宇宙線の一種。社会を支えるエネルギー源。

 

〈宇宙波動アンブロン教団〉本山の奥の院に鎮座する御神体メカ。通称「メカ大仏」。

寺院の本尊として礼拝の対象となるだけでなく、「メカに聖別を施す」という能動的な働きをする。

本山には世界各地からの巡礼者が各自のメカを携え集まってくる。それらのメカを祝福し善き存在たらしめるのがサマンボーナムの役割である。

教団の説明によれば、 

宇宙線アンブロンを全身に受けたサマンボーナムは、そこに含まれる微細な偏移波動エネルギーを凝集して機体内に蓄え、掌から放出する。この〈聖波動〉を浴びせられたメカは宇宙の根源的波動と同調することによってこの世界の事象原理を内在化した存在となり、以後そのメカの活動は常に善い結果をもたらようになる。さらに操縦者をあらゆる危険から遠ざけ、かつ操縦者の健康を増進する。

という。

〈聖波動〉は七色の光として目視され、それを浴びたメカはしばらくの間機体から同様の光を放つようになる。この現象が教義に説得力を与えている。
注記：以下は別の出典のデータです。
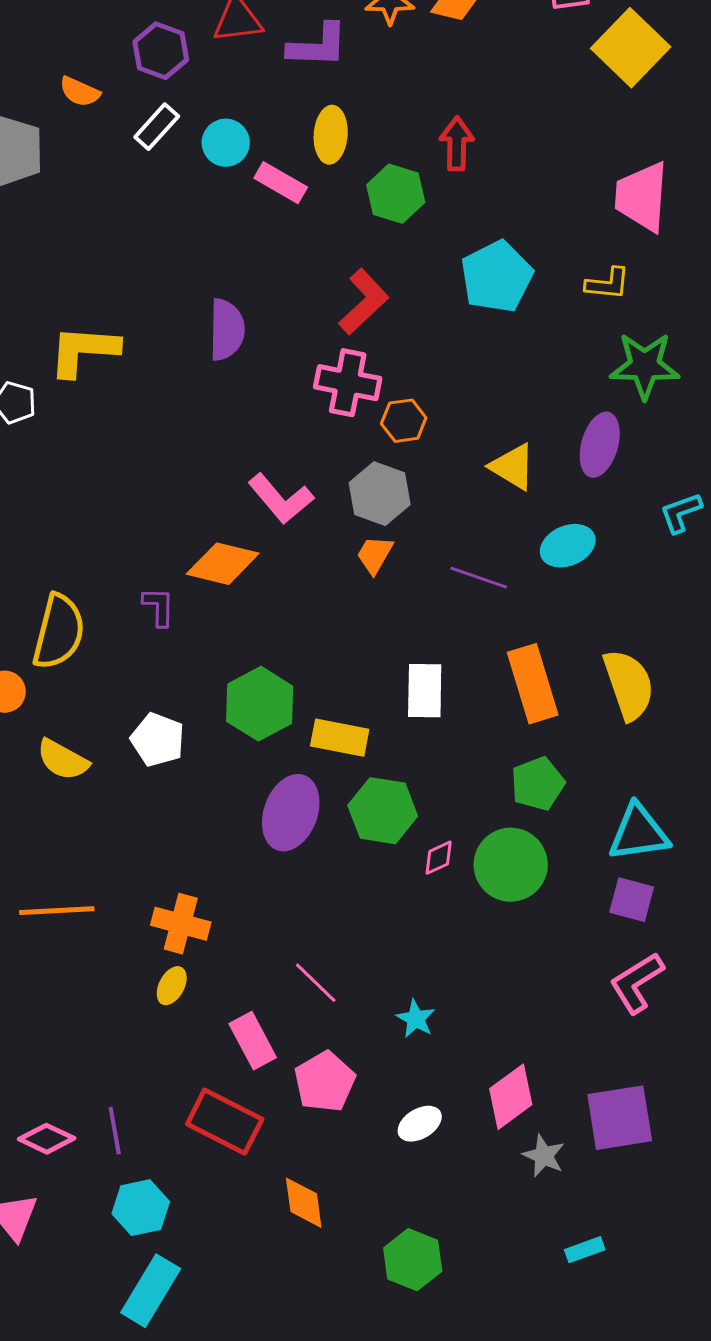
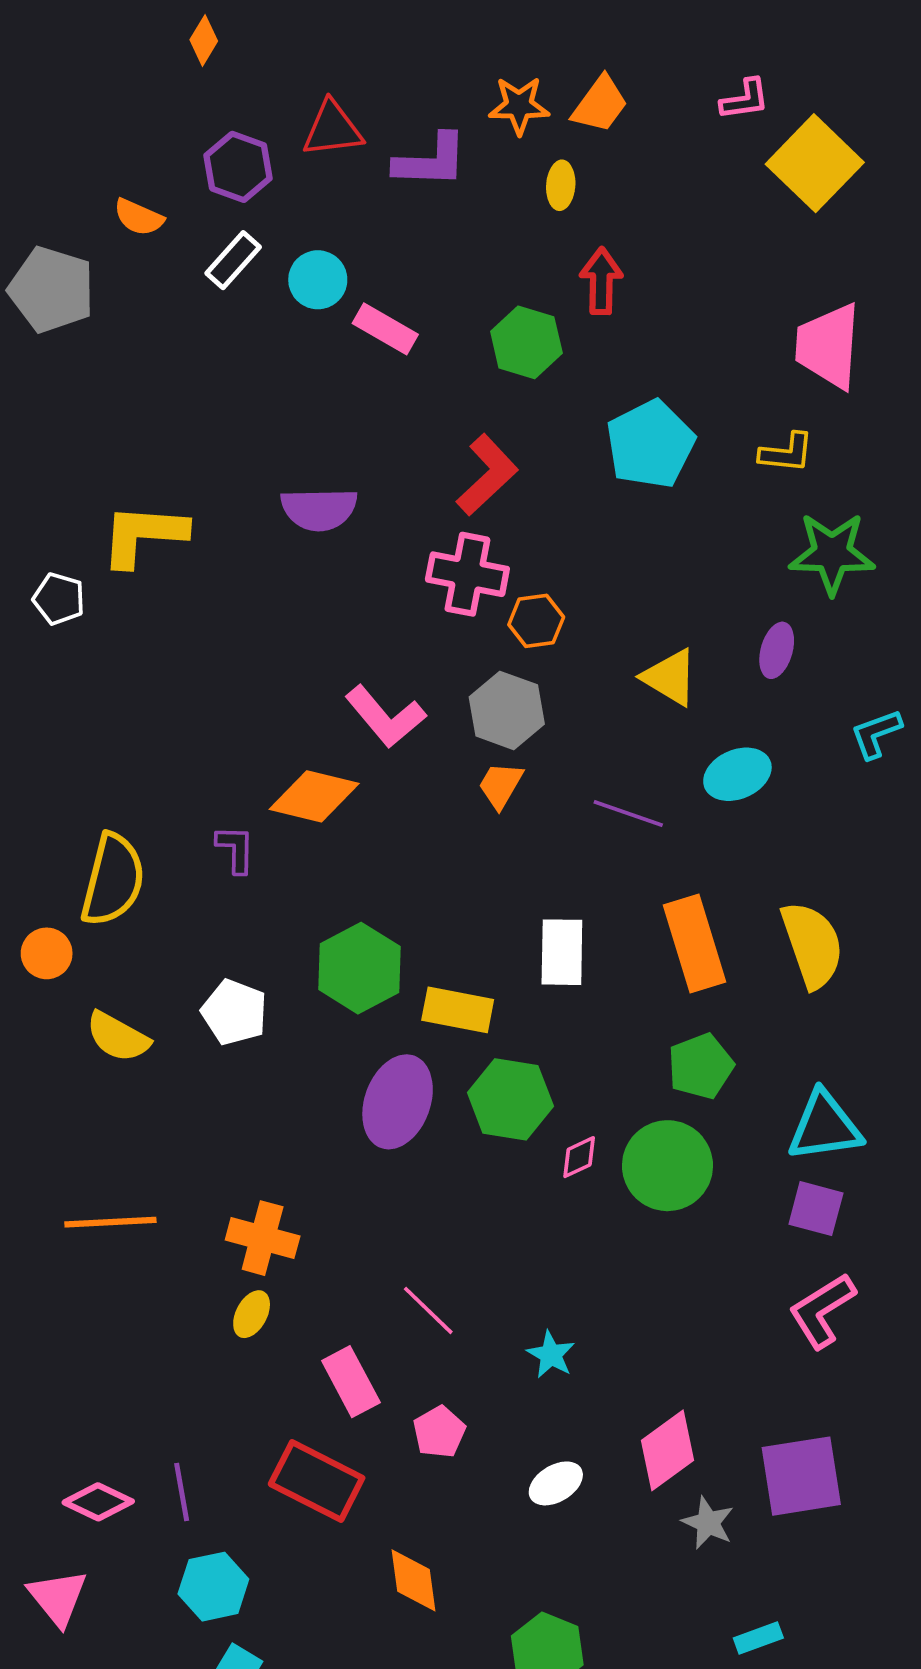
yellow ellipse: (331, 135) -> (561, 185), moved, size x0.7
purple semicircle: (227, 330) -> (319, 509), turned 88
purple ellipse: (600, 445) -> (777, 650), size x0.7
pink pentagon: (325, 1082) -> (439, 1432), size x0.7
波動放出の際、一部のエネルギーが空中で固化し〈宇宙宝珠〉と呼ばれるガラス状の小塊が生成される。本山への巡礼を未だ果たせずにいる各地の信者たちは争ってこれを求め、聖波動の恩恵にあずかろうとする。また一部の非信者の間でも美術品として珍重されている。

一連の現象は科学的な種明かしが可能だが、実現には高度な技術を要する。特に宇宙宝珠のような大粒で高純度なエネルギー塊を作り出すことは至難である。教団は宗教団体としての評価はともかく、卓越した技術力を持つ組織ではあるようだ。